### What is required
Restate the listing below word for word, omitting any images.

### Source records
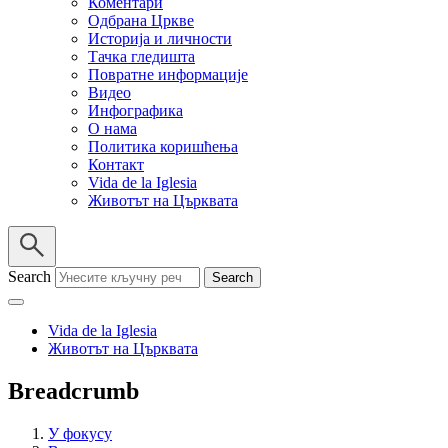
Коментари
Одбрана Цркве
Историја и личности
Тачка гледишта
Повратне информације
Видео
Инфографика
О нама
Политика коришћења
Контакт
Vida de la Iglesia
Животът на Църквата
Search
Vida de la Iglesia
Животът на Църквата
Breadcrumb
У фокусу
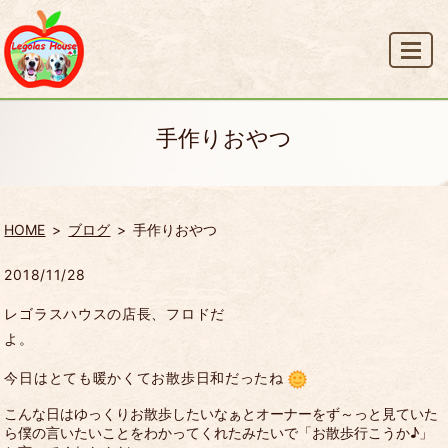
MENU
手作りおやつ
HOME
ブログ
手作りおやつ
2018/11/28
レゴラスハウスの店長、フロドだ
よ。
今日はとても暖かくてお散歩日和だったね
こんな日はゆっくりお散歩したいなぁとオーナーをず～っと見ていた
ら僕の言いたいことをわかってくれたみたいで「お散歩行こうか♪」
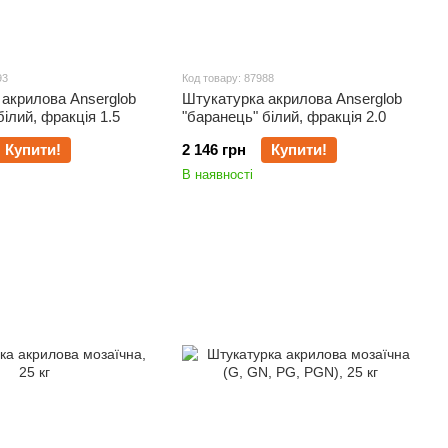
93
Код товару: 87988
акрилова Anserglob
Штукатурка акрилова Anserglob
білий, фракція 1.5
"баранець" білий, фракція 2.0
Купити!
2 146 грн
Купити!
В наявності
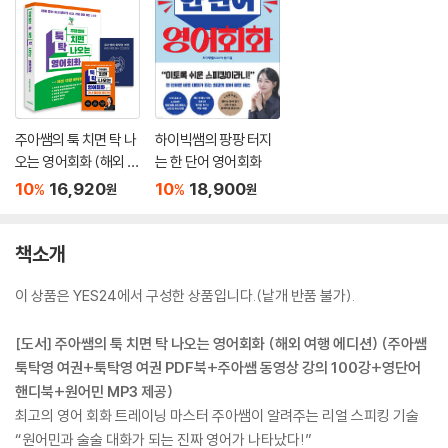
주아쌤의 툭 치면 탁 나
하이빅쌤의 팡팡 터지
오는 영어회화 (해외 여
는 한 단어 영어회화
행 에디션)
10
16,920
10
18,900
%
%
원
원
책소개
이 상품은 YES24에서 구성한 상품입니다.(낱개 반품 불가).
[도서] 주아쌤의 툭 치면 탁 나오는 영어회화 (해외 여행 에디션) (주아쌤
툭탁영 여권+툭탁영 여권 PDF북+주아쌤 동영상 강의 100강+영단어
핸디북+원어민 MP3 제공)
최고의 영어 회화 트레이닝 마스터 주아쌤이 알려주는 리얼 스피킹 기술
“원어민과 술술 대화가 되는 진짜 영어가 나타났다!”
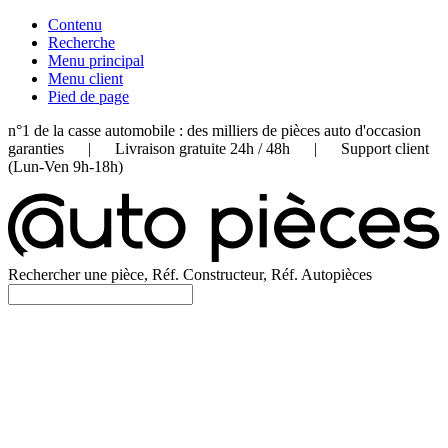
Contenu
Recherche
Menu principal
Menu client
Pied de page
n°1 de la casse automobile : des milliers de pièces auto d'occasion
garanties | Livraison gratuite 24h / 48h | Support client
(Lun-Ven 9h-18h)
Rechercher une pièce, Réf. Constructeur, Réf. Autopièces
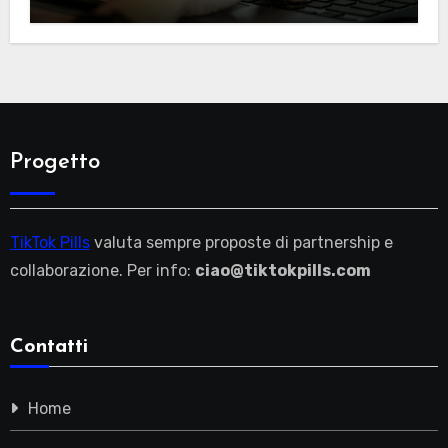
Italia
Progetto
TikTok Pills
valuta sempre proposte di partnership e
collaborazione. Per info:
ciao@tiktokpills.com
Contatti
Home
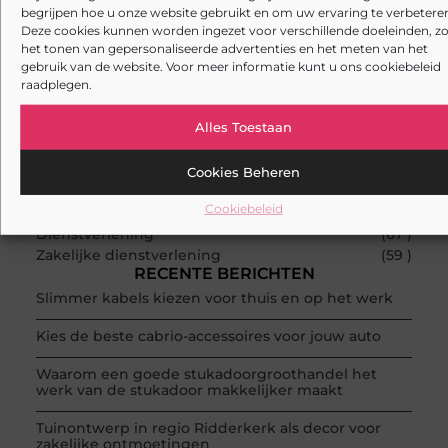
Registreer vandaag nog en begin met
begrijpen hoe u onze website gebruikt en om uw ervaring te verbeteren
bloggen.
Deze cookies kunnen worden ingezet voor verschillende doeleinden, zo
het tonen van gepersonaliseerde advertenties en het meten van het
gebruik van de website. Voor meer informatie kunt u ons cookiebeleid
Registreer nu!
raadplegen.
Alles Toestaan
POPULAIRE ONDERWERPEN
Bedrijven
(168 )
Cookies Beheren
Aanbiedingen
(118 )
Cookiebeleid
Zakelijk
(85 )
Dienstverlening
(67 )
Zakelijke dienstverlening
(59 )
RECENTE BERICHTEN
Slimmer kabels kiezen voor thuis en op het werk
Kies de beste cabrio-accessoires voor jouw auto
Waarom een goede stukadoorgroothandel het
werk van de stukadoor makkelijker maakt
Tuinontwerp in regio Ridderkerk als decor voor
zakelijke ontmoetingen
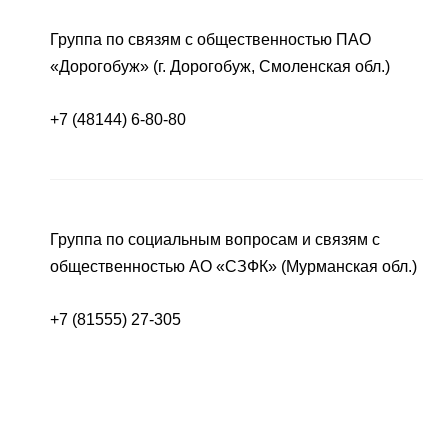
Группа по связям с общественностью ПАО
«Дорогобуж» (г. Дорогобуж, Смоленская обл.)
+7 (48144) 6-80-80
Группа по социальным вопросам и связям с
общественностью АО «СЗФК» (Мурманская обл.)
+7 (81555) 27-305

### Expected answer
Коментари
Одбрана Цркве
Историја и личности
Тачка гледишта
Повратне информације
Видео
Инфографика
О нама
Политика коришћења
Контакт
Vida de la Iglesia
Животът на Църквата
Search
Vida de la Iglesia
Животът на Църквата
Breadcrumb
У фокусу
MENU
手作りおやつ
HOME
ブログ
手作りおやつ
2018/11/28
レゴラスハウスの店長、フロドだ
よ。
今日はとても暖かくてお散歩日和だったね
こんな日はゆっくりお散歩したいなぁとオーナーをず～っと見ていた
ら僕の言いたいことをわかってくれたみたいで「お散歩行こうか♪」
93
Код товару: 87988
акрилова Anserglob
Штукатурка акрилова Anserglob
білий, фракція 1.5
"баранець" білий, фракція 2.0
Купити!
2 146 грн
Купити!
В наявності
주아쌤의 툭 치면 탁 나
하이빅쌤의 팡팡 터지
오는 영어회화 (해외 여
는 한 단어 영어회화
행 에디션)
10
16,920
10
18,900
%
%
원
원
책소개
이 상품은 YES24에서 구성한 상품입니다.(낱개 반품 불가).
[도서] 주아쌤의 툭 치면 탁 나오는 영어회화 (해외 여행 에디션) (주아쌤
툭탁영 여권+툭탁영 여권 PDF북+주아쌤 동영상 강의 100강+영단어
핸디북+원어민 MP3 제공)
최고의 영어 회화 트레이닝 마스터 주아쌤이 알려주는 리얼 스피킹 기술
“원어민과 술술 대화가 되는 진짜 영어가 나타났다!”
Contenu
Recherche
Menu principal
Menu client
Pied de page
n°1 de la casse automobile : des milliers de pièces auto d'occasion
garanties | Livraison gratuite 24h / 48h | Support client
(Lun-Ven 9h-18h)
Rechercher une pièce, Réf. Constructeur, Réf. Autopièces
Italia
Progetto
TikTok Pills
valuta sempre proposte di partnership e
collaborazione. Per info:
ciao@tiktokpills.com
Contatti
Home
Registreer vandaag nog en begin met
begrijpen hoe u onze website gebruikt en om uw ervaring te verbeteren
bloggen.
Deze cookies kunnen worden ingezet voor verschillende doeleinden, zo
het tonen van gepersonaliseerde advertenties en het meten van het
gebruik van de website. Voor meer informatie kunt u ons cookiebeleid
Registreer nu!
raadplegen.
Alles Toestaan
POPULAIRE ONDERWERPEN
Bedrijven
(168 )
Cookies Beheren
Aanbiedingen
(118 )
Cookiebeleid
Zakelijk
(85 )
Dienstverlening
(67 )
Zakelijke dienstverlening
(59 )
RECENTE BERICHTEN
Slimmer kabels kiezen voor thuis en op het werk
Kies de beste cabrio-accessoires voor jouw auto
Waarom een goede stukadoorgroothandel het
werk van de stukadoor makkelijker maakt
Tuinontwerp in regio Ridderkerk als decor voor
zakelijke ontmoetingen
Группа по связям с общественностью ПАО
«Дорогобуж» (г. Дорогобуж, Смоленская обл.)
+7 (48144) 6-80-80
Группа по социальным вопросам и связям с
общественностью АО «СЗФК» (Мурманская обл.)
+7 (81555) 27-305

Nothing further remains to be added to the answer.